The women said they were surprised at how close that would allow a cannabis business to a school, such as Roswell High. They measured the distance from the northeast end of the parking lot near the cafeteria.

“It’s literally a one-minute walk,” Paulina said. “It’s just crazy how close it was. It was so surprising that it would be so accessible to teenagers.”

They’re also concerned about the zoning regulations allowing cannabis businesses in the city’s C2, or Community Commercial, Zone. It is located throughout the city along major streets, predominantly Main Street to the Roswell Air Center and Southeast Main.

The portion of that zone in south Roswell is especially of concern, Paulina said.

“That whole C2 is mainly populated by minorities. I feel like that’s my neighborhood, that’s where I live,” she said.

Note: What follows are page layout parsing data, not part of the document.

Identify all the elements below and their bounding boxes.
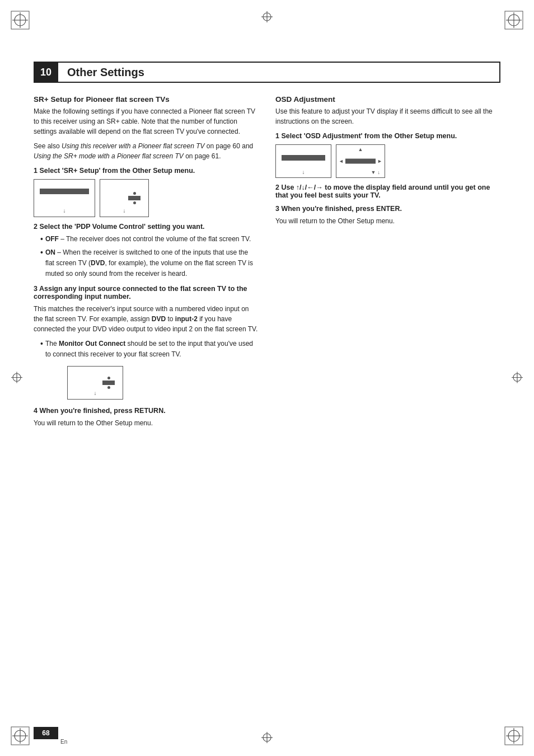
step1-screen-mockup: ↓ ↓ <box>34 179 259 217</box>
see-also-text: See also Using this receiver with a Pion… <box>34 141 259 161</box>
monitor-text: The Monitor Out Connect should be set to… <box>45 339 259 360</box>
chapter-number: 10 <box>34 62 58 83</box>
right-step3-text: You will return to the Other Setup menu. <box>275 216 500 226</box>
step3-dvd: DVD <box>152 315 166 323</box>
monitor-bullet-list: • The Monitor Out Connect should be set … <box>40 339 259 360</box>
step3-dot-top <box>107 377 110 379</box>
right-intro-text: Use this feature to adjust your TV displ… <box>275 106 500 126</box>
arrow-down-right: ↓ <box>123 208 126 214</box>
dot-top <box>133 192 136 195</box>
osd-screen-wrapper: ↓ ▲ ◄ ► ▼ ↓ <box>275 144 500 178</box>
see-also-prefix: See also <box>34 142 62 150</box>
right-panel-dots <box>128 192 140 204</box>
dot-bottom <box>133 201 136 204</box>
monitor-bullet-item: • The Monitor Out Connect should be set … <box>40 339 259 360</box>
screen-panel-left: ↓ <box>34 179 95 217</box>
corner-mark-bl <box>10 726 30 746</box>
step3-arrow-down: ↓ <box>94 390 97 396</box>
monitor-bullet-dot: • <box>40 339 43 360</box>
osd-mid-bar <box>345 159 376 164</box>
step3-input2: input-2 <box>175 315 198 323</box>
osd-arrow-up: ▲ <box>358 147 363 152</box>
header-bar: 10 Other Settings <box>34 62 500 83</box>
bullet-list: • OFF – The receiver does not control th… <box>40 234 259 279</box>
see-also-mid: on page 60 and <box>205 142 254 150</box>
bullet-on-bold: ON <box>45 248 55 256</box>
osd-arrow-right: ► <box>377 158 382 164</box>
osd-small-dot: ↓ <box>378 170 381 175</box>
right-step2-label: 2 Use ↑/↓/←/→ to move the display field … <box>275 184 500 199</box>
left-column: SR+ Setup for Pioneer flat screen TVs Ma… <box>34 95 259 711</box>
step3-screen-wrapper: ↓ <box>67 366 259 401</box>
screen-panel-right: ↓ <box>100 179 149 217</box>
bullet-dot-off: • <box>40 234 43 245</box>
bullet-dot-on: • <box>40 247 43 280</box>
page-number: 68 <box>42 729 49 737</box>
bullet-on-dvd: DVD <box>91 259 105 267</box>
right-step1-label: 1 Select 'OSD Adjustment' from the Other… <box>275 132 500 140</box>
osd-panel-right: ▲ ◄ ► ▼ ↓ <box>336 144 385 178</box>
osd-panel-left: ↓ <box>275 144 331 178</box>
bullet-off: • OFF – The receiver does not control th… <box>40 234 259 245</box>
mid-mark-top <box>260 10 274 25</box>
bullet-on: • ON – When the receiver is switched to … <box>40 247 259 280</box>
bullet-on-text: ON – When the receiver is switched to on… <box>45 247 259 280</box>
corner-mark-tl <box>10 10 30 30</box>
left-section-heading: SR+ Setup for Pioneer flat screen TVs <box>34 95 259 104</box>
monitor-bold: Monitor Out Connect <box>59 340 125 348</box>
osd-arrow-down-left: ↓ <box>302 169 305 175</box>
osd-arrow-down-right: ▼ <box>371 170 376 175</box>
page-number-box: 68 <box>34 727 58 739</box>
osd-bar-left <box>282 155 325 161</box>
step3-screen-dots <box>102 377 115 389</box>
right-step3-label: 3 When you're finished, press ENTER. <box>275 205 500 213</box>
monitor-prefix: The <box>45 340 59 348</box>
step3-dot-bottom <box>107 386 110 389</box>
right-column: OSD Adjustment Use this feature to adjus… <box>275 95 500 711</box>
mid-mark-right <box>510 370 524 386</box>
chapter-title: Other Settings <box>67 66 144 79</box>
bullet-off-rest: – The receiver does not control the volu… <box>59 235 251 243</box>
osd-arrow-left: ◄ <box>339 158 344 164</box>
see-also-end: on page 61. <box>184 152 221 160</box>
mid-mark-left <box>10 370 24 386</box>
bullet-off-text: OFF – The receiver does not control the … <box>45 234 251 245</box>
step3-bar-mid <box>102 381 115 385</box>
osd-bottom-right: ▼ ↓ <box>371 170 380 175</box>
bullet-off-bold: OFF <box>45 235 59 243</box>
step3-text: This matches the receiver's input source… <box>34 304 259 334</box>
arrow-down-left: ↓ <box>63 208 66 214</box>
mid-mark-bottom <box>260 731 274 746</box>
chapter-title-box: Other Settings <box>58 62 500 83</box>
content-area: SR+ Setup for Pioneer flat screen TVs Ma… <box>34 95 500 711</box>
step1-label: 1 Select 'SR+ Setup' from the Other Setu… <box>34 167 259 175</box>
page-lang: En <box>60 739 67 745</box>
step2-label: 2 Select the 'PDP Volume Control' settin… <box>34 223 259 231</box>
see-also-italic2: Using the SR+ mode with a Pioneer flat s… <box>34 152 184 160</box>
step3-mid: to <box>166 315 175 323</box>
corner-mark-tr <box>504 10 524 30</box>
step3-label: 3 Assign any input source connected to t… <box>34 285 259 300</box>
screen-bar-left <box>40 189 89 194</box>
bar-mid <box>128 196 140 200</box>
right-section-heading: OSD Adjustment <box>275 95 500 104</box>
intro-text: Make the following settings if you have … <box>34 106 259 137</box>
step4-label: 4 When you're finished, press RETURN. <box>34 407 259 415</box>
step3-screen: ↓ <box>67 366 123 400</box>
see-also-italic1: Using this receiver with a Pioneer flat … <box>62 142 204 150</box>
corner-mark-br <box>504 726 524 746</box>
step4-text: You will return to the Other Setup menu. <box>34 418 259 428</box>
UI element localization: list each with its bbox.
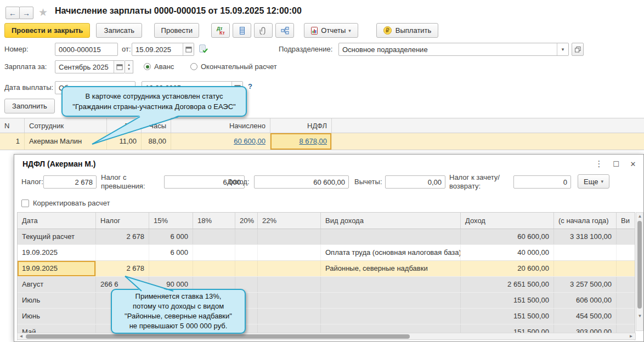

“I feel like we’re cut so short out of the things that the north is able to value and have the privilege of doing, so I just want to make sure that our voices are heard. I think especially me being from down there (south Roswell) and being a Hispanic minority, I just want to have a big voice and be out there and speak for our side of the community,” she said.

She wants to make that voice bigger with more members for the Young Adult Council, so the group will focus on recruitment. They plan to reach out to Roswell’s youth through visits at the high schools, setting up tables in the cafeterias and gym, places where students usually gather, to talk to them as peers or role models about the facts about marijuana use.

They also hope to recruit more young adults as well. With a larger membership, the council can do some fundraising to conduct events as another way to combat drug use, Paulina said.

“We’re hoping we can raise money, have dances, we can have events with the water slides and things like that so we can get the youth doing something other than turning to drugs out of boredom. I feel like that’s a big factor, that’s why they use,” she said.

“We want to get people out there and doing things other than drugs in school,” she said.